SANGATTA. Upaya Pemerintah Kabupaten Kutai Timur (Kutim) dalam menurunkan angka Anak Tidak Sekolah (ATS) menunjukkan hasil menggembirakan. Kepala Dinas Pendidikan dan Kebudayaan (Disdikbud) Kutim, Mulyono, mengungkapkan bahwa jumlah ATS berhasil ditekan hingga hampir 3.000 anak.
“Ini pencapaian besar.
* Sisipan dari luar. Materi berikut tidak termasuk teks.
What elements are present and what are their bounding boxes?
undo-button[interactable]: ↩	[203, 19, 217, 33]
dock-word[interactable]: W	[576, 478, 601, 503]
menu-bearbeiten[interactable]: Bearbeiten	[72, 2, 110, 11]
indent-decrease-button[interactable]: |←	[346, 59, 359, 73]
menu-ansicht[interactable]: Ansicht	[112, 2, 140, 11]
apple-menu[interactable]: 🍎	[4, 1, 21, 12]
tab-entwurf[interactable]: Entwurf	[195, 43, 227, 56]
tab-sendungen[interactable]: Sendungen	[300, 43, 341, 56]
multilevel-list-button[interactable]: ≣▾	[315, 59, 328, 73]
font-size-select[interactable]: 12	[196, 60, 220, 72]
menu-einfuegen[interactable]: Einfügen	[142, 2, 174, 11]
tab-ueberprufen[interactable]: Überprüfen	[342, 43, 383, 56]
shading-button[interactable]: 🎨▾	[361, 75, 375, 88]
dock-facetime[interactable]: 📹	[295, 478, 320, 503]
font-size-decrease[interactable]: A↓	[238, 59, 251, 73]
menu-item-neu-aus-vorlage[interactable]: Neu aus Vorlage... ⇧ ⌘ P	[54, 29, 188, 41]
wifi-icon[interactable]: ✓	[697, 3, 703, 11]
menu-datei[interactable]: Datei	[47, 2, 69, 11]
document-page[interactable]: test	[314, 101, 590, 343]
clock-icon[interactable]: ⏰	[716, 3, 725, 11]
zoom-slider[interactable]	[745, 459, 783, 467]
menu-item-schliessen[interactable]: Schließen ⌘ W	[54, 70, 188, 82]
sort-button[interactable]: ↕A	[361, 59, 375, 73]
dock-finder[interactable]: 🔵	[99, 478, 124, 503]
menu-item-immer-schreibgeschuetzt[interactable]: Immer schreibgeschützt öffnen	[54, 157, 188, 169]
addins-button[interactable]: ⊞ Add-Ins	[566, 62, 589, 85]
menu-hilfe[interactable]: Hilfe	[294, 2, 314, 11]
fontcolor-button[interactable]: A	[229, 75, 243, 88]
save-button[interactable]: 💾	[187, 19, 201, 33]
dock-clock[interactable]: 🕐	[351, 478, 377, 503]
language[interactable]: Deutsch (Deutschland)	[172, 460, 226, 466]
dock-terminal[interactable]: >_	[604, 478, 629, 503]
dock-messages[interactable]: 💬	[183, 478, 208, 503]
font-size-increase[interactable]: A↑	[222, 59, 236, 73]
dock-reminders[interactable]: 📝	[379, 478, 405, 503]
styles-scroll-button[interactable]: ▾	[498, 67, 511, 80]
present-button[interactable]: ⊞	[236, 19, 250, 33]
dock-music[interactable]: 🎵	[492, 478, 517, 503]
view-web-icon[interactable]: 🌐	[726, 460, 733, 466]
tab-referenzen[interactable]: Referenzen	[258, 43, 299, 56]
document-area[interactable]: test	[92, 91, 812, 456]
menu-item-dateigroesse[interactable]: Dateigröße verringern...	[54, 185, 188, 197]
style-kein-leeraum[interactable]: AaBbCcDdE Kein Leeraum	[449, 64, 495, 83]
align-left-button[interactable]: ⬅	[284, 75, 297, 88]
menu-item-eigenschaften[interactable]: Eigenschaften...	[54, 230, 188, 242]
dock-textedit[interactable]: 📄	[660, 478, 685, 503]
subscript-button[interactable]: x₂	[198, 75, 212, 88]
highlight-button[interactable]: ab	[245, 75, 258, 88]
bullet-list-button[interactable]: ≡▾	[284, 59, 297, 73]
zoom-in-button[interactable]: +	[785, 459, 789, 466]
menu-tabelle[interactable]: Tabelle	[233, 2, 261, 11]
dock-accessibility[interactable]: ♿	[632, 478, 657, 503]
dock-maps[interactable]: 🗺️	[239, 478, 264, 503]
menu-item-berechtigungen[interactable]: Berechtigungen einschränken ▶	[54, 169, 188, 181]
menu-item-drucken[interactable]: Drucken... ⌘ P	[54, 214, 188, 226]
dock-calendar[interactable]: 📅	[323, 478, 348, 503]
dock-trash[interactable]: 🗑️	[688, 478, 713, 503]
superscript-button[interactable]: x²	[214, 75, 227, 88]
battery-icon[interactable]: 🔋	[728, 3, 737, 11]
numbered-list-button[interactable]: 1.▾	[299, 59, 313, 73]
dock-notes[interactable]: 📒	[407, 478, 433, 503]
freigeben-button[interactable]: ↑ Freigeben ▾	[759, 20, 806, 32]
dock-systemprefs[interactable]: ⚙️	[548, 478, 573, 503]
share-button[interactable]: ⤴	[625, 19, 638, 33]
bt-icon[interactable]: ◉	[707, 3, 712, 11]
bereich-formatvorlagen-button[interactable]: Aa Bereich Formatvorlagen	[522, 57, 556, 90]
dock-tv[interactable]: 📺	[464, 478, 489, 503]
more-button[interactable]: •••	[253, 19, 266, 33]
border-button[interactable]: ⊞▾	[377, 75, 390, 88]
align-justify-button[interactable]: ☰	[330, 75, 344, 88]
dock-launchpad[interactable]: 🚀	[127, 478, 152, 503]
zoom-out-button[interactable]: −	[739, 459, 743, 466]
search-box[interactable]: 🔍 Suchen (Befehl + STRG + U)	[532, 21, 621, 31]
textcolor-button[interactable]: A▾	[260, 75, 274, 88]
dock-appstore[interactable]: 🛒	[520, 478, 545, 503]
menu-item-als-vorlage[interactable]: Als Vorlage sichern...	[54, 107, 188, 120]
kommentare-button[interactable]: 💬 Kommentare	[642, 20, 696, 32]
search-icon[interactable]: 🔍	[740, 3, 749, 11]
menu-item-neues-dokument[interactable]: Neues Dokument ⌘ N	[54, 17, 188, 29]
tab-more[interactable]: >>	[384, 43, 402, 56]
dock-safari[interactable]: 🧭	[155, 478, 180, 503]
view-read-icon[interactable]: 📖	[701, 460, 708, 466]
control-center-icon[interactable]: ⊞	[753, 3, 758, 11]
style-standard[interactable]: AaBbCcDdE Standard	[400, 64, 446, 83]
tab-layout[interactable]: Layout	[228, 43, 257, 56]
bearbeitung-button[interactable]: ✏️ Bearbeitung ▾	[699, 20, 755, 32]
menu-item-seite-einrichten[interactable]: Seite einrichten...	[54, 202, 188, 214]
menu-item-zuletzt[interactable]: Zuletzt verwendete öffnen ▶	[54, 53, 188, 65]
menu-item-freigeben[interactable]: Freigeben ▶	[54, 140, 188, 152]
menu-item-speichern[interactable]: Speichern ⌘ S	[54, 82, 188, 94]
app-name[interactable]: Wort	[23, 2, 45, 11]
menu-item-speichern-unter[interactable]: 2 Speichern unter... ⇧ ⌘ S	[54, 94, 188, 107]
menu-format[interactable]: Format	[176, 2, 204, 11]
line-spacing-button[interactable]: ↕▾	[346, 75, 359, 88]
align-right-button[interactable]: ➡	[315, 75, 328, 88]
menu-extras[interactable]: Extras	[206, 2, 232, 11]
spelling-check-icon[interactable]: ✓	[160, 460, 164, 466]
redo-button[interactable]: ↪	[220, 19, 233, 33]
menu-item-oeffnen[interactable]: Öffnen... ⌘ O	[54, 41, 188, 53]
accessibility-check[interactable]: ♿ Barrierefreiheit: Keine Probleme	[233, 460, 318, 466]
Penurunan ini hanya terjadi di Kutim, dan penurunannya tidak sedikit,” ujarnya.
Bupati Kutim Ardiansyah Sulaiman menyampaikan dukungan penuh terhadap penguatan kebijakan pendidikan melalui Wajib Belajar 13 Tahun, yang meliputi PAUD hingga tingkat SMA/SMK. Dalam arahannya, ia menekankan bahwa kebijakan ini menjadi fondasi penting untuk meminimalkan potensi anak putus sekolah.
“Wajib Belajar 13 Tahun harus menjadi budaya baru di Kutim,” tegas Ardiansyah.
Ardiansyah juga meminta agar program Strategi Anti Anak Tidak Sekolah (SITISEK) dipercepat pelaksanaannya.
“Saya ingin SITISEK ini selesai dalam satu tahun. Tidak boleh lebih. Semua pihak harus bekerja cepat dan memastikan tidak ada anak yang tertinggal,” ucapnya dengan menekankan percepatan target penyelesaian.
Sementara itu, Disdikbud Kutim tengah menyusun Peraturan Bupati (Perbup) tentang Wajib Belajar 13 Tahun yang didampingi Balai Penjaminan Mutu Pendidikan (BPMP). Beberapa aspek masih dibahas, termasuk rumusan sanksi bagi masyarakat yang menolak mengikuti program wajib belajar. “Kami ingin aturan ini kuat secara hukum sekaligus efektif diterapkan,” kata Mulyono.
Mulyono menambahkan bahwa infrastruktur pendidikan Kutim sangat memadai untuk mendukung kebijakan ini. “Kita memiliki 380 hingga 400 lembaga PAUD, jauh lebih banyak daripada jumlah desa. Ini menunjukkan kita sudah punya fondasi yang kuat,” jelasnya. Ardiansyah pun menegaskan kembali komitmennya.
“Saya ingin semua anak Kutim punya kesempatan yang sama untuk sekolah. Itu adalah investasi terbesar kita untuk masa depan,” tutupnya.